───── Supplied material ─────

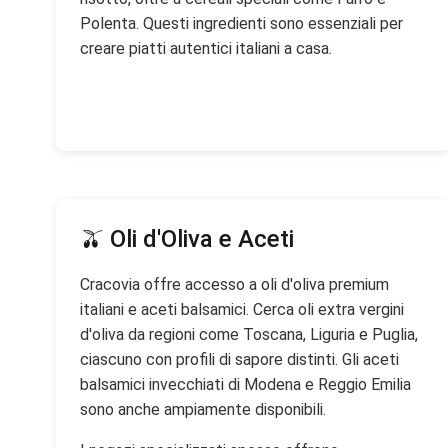
Polenta. Questi ingredienti sono essenziali per
creare piatti autentici italiani a casa.
🫒 Oli d'Oliva e Aceti
Cracovia offre accesso a oli d'oliva premium
italiani e aceti balsamici. Cerca oli extra vergini
d'oliva da regioni come Toscana, Liguria e Puglia,
ciascuno con profili di sapore distinti. Gli aceti
balsamici invecchiati di Modena e Reggio Emilia
sono anche ampiamente disponibili.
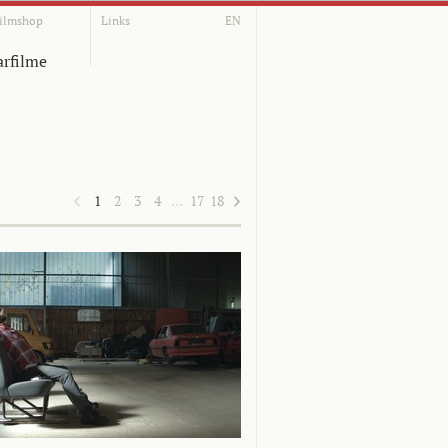
ilmshop
Links
EN
rfilme
1
2
3
4
…
17
18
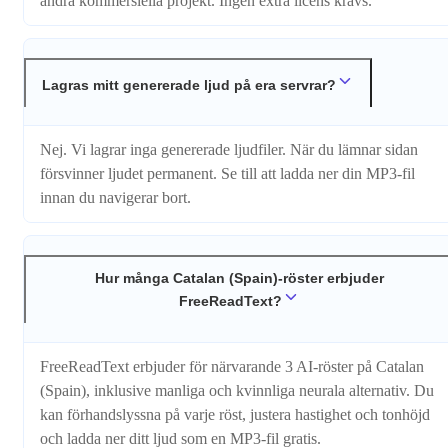
andra kommersiella projekt. Ingen extra licens krävs.
Lagras mitt genererade ljud på era servrar?
Nej. Vi lagrar inga genererade ljudfiler. När du lämnar sidan
försvinner ljudet permanent. Se till att ladda ner din MP3-fil
innan du navigerar bort.
Hur många Catalan (Spain)-röster erbjuder
FreeReadText?
FreeReadText erbjuder för närvarande 3 AI-röster på Catalan
(Spain), inklusive manliga och kvinnliga neurala alternativ. Du
kan förhandslyssna på varje röst, justera hastighet och tonhöjd
och ladda ner ditt ljud som en MP3-fil gratis.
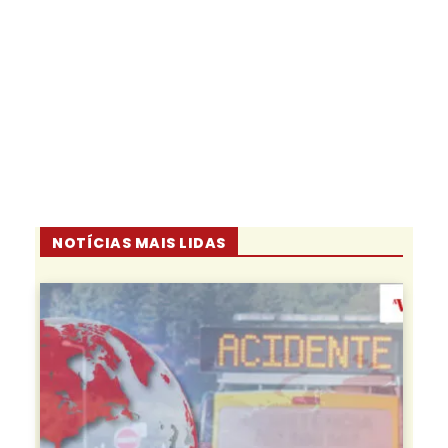
NOTÍCIAS MAIS LIDAS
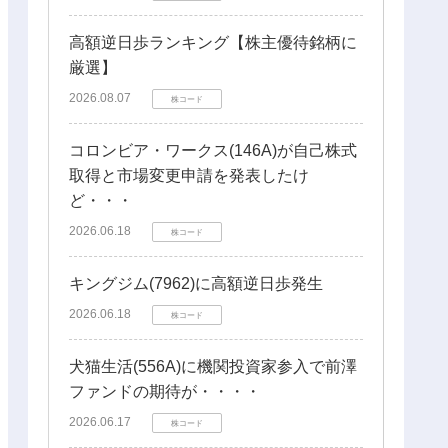
高額逆日歩ランキング【株主優待銘柄に
厳選】
2026.08.07
株コード
コロンビア・ワークス(146A)が自己株式
取得と市場変更申請を発表したけ
ど・・・
2026.06.18
株コード
キングジム(7962)に高額逆日歩発生
2026.06.18
株コード
犬猫生活(556A)に機関投資家参入で前澤
ファンドの期待が・・・・
2026.06.17
株コード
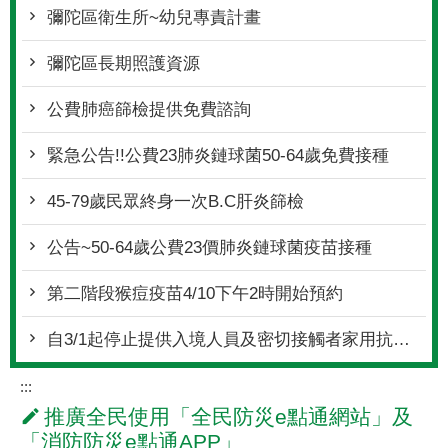
彌陀區衛生所~幼兒專責計畫
彌陀區長期照護資源
公費肺癌篩檢提供免費諮詢
緊急公告!!公費23肺炎鏈球菌50-64歲免費接種
45-79歲民眾終身一次B.C肝炎篩檢
公告~50-64歲公費23價肺炎鏈球菌疫苗接種
第二階段猴痘疫苗4/10下午2時開始預約
自3/1起停止提供入境人員及密切接觸者家用抗原快篩試劑
:::
推廣全民使用「全民防災e點通網站」及
「消防防災e點通APP」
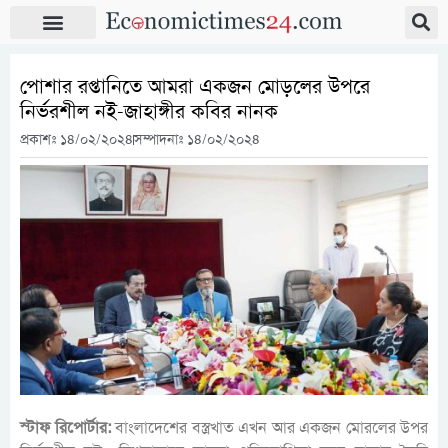
পোশার রপ্তানিতে আমরা একজন মোড়লের উপরে
নির্ভরশীল নই-জাহাঙ্গীর কবির নানক
প্রকাশঃ
১৪/০২/২০২৪
সম্পাদনাঃ ১৪/০২/২০২৪
স্টাফ রিপোর্টার:
বাংলাদেশের বস্ত্রখাত এখন আর একজন মোরলের উপর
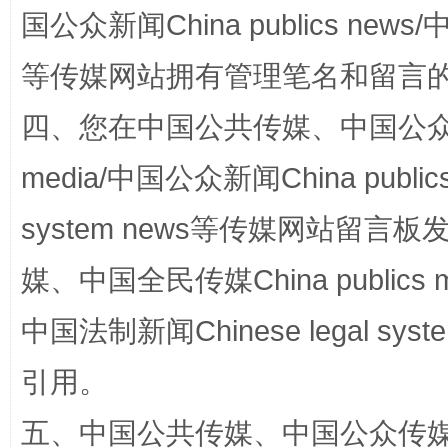
国公众新闻China publics news/中
站台名比不上好声名
等传媒网站拥有管理笔名和留言
四、您在中国公共传媒、中国公众传媒、
media/中国公众新闻China public
system news等传媒网站留
媒、中国全民传媒China publics me
中国法制新闻Chinese legal 
漫山遍野的桃花与雪山、麦地、白藏房
除了
引用。
五、中国公共传媒、中国公众传媒、中国全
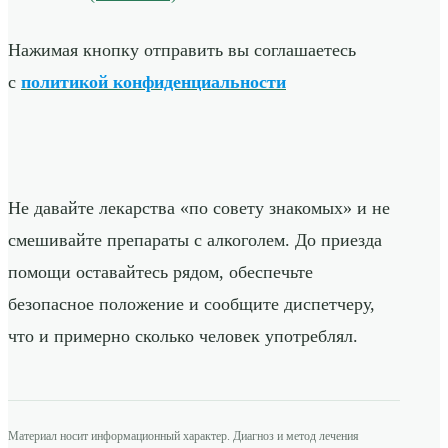
Нажимая кнопку отправить вы соглашаетесь
с
политикой конфиденциальности
Не давайте лекарства «по совету знакомых» и не
смешивайте препараты с алкоголем. До приезда
помощи оставайтесь рядом, обеспечьте
безопасное положение и сообщите диспетчеру,
что и примерно сколько человек употреблял.
Материал носит информационный характер. Диагноз и метод лечения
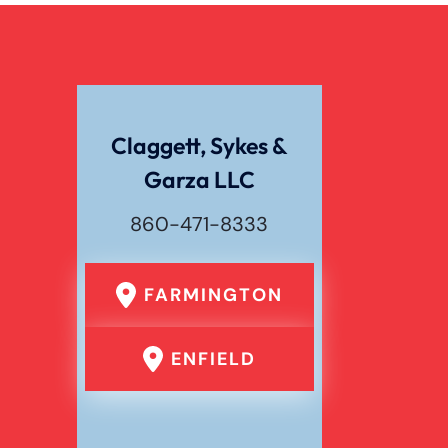
Claggett, Sykes &
Garza LLC
860-471-8333
FARMINGTON
ENFIELD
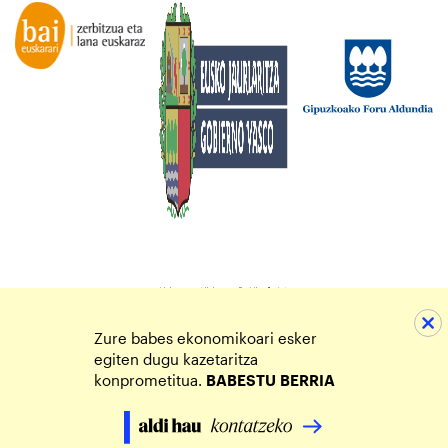
Zure babes ekonomikoari esker
egiten dugu kazetaritza
konprometitua.
BABESTU
BERRIA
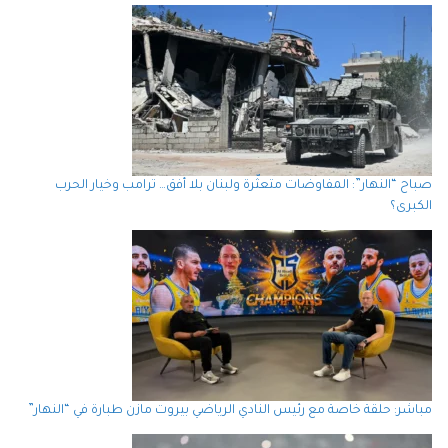
صباح “النهار”: المفاوضات متعثّرة ولبنان بلا أفق… ترامب وخيار الحرب
الكبرى؟
مباشر: حلقة خاصة مع رئيس النادي الرياضي بيروت مازن طبارة في “النهار”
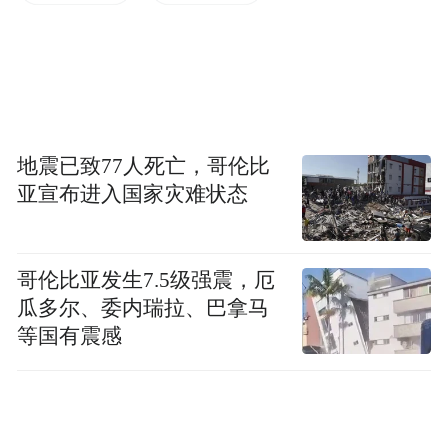
减税降费、营商环境、税费服务等方面的意
见建议，充分了解大家的税费诉求和所需所
盼，并及时回应解决。”张镜全介绍道。
地震已致77人死亡，哥伦比
亚宣布进入国家灾难状态
哥伦比亚发生7.5级强震，厄
瓜多尔、委内瑞拉、巴拿马
等国有震感
据悉，为及时回应好企业诉求、为企业解决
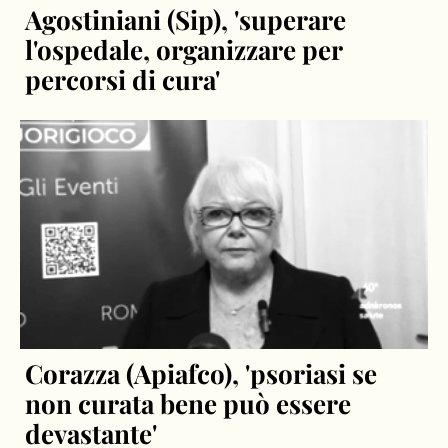
Agostiniani (Sip), 'superare
l'ospedale, organizzare per
percorsi di cura'
Corazza (Apiafco), 'psoriasi se
non curata bene può essere
devastante'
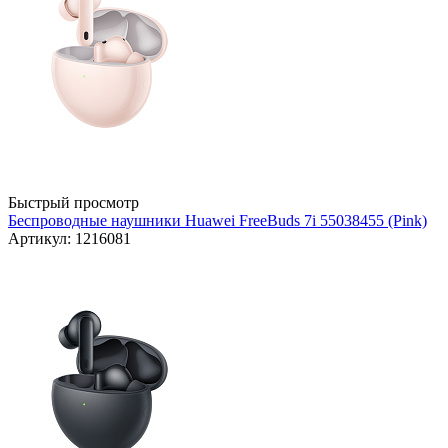
Быстрый просмотр
Беспроводные наушники Huawei FreeBuds 7i 55038455 (Pink)
Артикул: 1216081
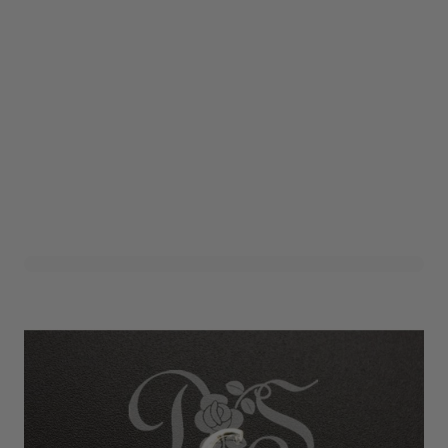
Sierletter G Zilver (12st)
Art. nr. 1301-400Z-G
Variant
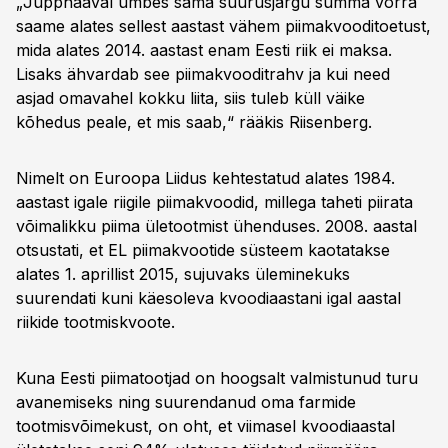
„Jupphaaval umbes sama suurusjärgu summa võrra
saame alates sellest aastast vähem piimakvooditoetust,
mida alates 2014. aastast enam Eesti riik ei maksa.
Lisaks ähvardab see piimakvooditrahv ja kui need
asjad omavahel kokku liita, siis tuleb küll väike
kõhedus peale, et mis saab,“ rääkis Riisenberg.
Nimelt on Euroopa Liidus kehtestatud alates 1984.
aastast igale riigile piimakvoodid, millega taheti piirata
võimalikku piima ületootmist ühenduses. 2008. aastal
otsustati, et EL piimakvootide süsteem kaotatakse
alates 1. aprillist 2015, sujuvaks üleminekuks
suurendati kuni käesoleva kvoodiaastani igal aastal
riikide tootmiskvoote.
Kuna Eesti piimatootjad on hoogsalt valmistunud turu
avanemiseks ning suurendanud oma farmide
tootmisvõimekust, on oht, et viimasel kvoodiaastal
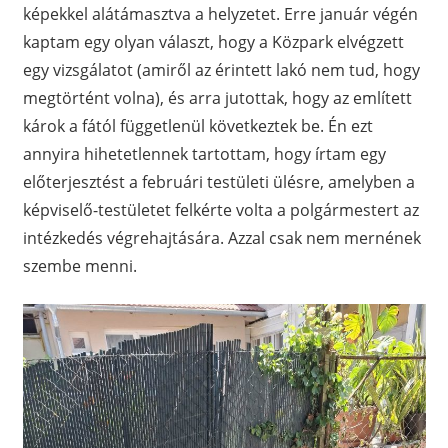
képekkel alátámasztva a helyzetet. Erre január végén
kaptam egy olyan választ, hogy a Közpark elvégzett
egy vizsgálatot (amiről az érintett lakó nem tud, hogy
megtörtént volna), és arra jutottak, hogy az említett
károk a fától függetlenül következtek be. Én ezt
annyira hihetetlennek tartottam, hogy írtam egy
előterjesztést a februári testületi ülésre, amelyben a
képviselő-testületet felkérte volta a polgármestert az
intézkedés végrehajtására. Azzal csak nem mernének
szembe menni.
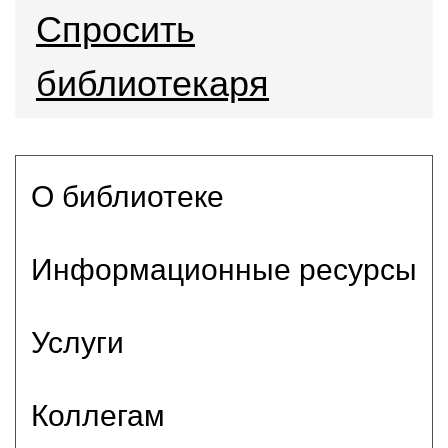
Спросить
библиотекаря
О библиотеке
Информационные ресурсы
Услуги
Коллегам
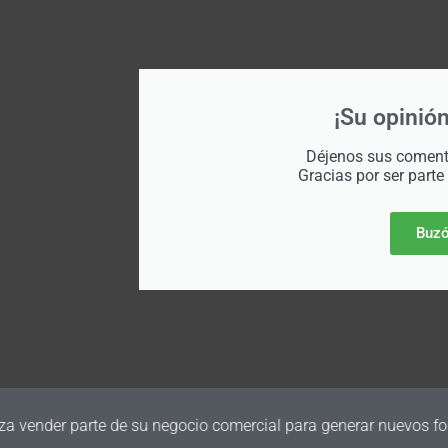
¡Su opinión
Déjenos sus comenta
Gracias por ser parte
Buzó
a vender parte de su negocio comercial para generar nuevos fon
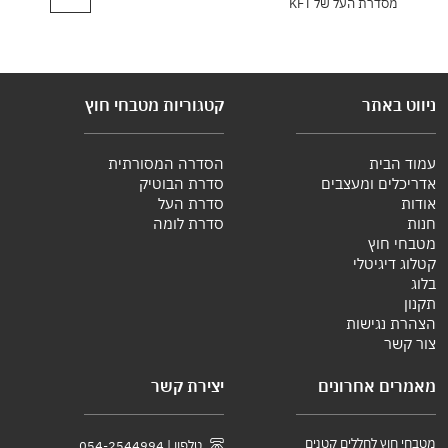
מסדרת העל של KFT
ניווט באתר
קטגוריות מטבחי חוץ
עמוד הבית
הסדרה המסורתית
אדריכלים ומעצבים
סדרת הבוטיק
אודות
סדרת העל
חנות
סדרת לומה
מטבחי חוץ
קטלוג דיגיטלי
בלוג
תקנון
הצהרת נגישות
צור קשר
מאמרים אחרונים
יצירת קשר
מטבחי חוץ לחללים קטנים
טלפון | 054-2544994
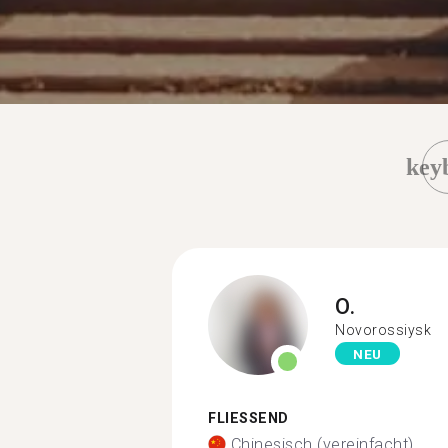
key
O.
Novorossiysk
NEU
FLIESSEND
Chinesisch (vereinfacht)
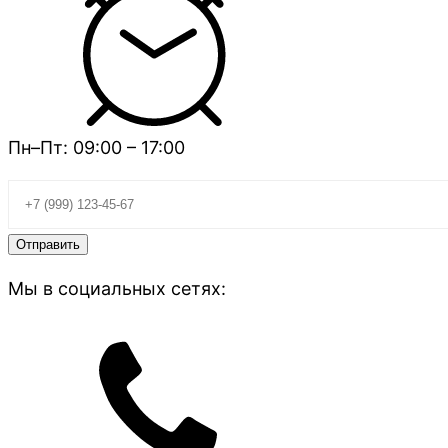
Пн–Пт: 09:00 – 17:00
Мы в социальных сетях:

─────

### Task to carry out
What do the entries above read from the line containing "ciascuno con profili" through the line containing "Nej. Vi lagrar"? Output those lines exactly, both ends included, with the pictures left out.

### Expected answer
ciascuno con profili di sapore distinti. Gli aceti
balsamici invecchiati di Modena e Reggio Emilia
sono anche ampiamente disponibili.
ilmshop
Links
EN
rfilme
1
2
3
4
…
17
18
andra kommersiella projekt. Ingen extra licens krävs.
Lagras mitt genererade ljud på era servrar?
Nej. Vi lagrar inga genererade ljudfiler. När du lämnar sidan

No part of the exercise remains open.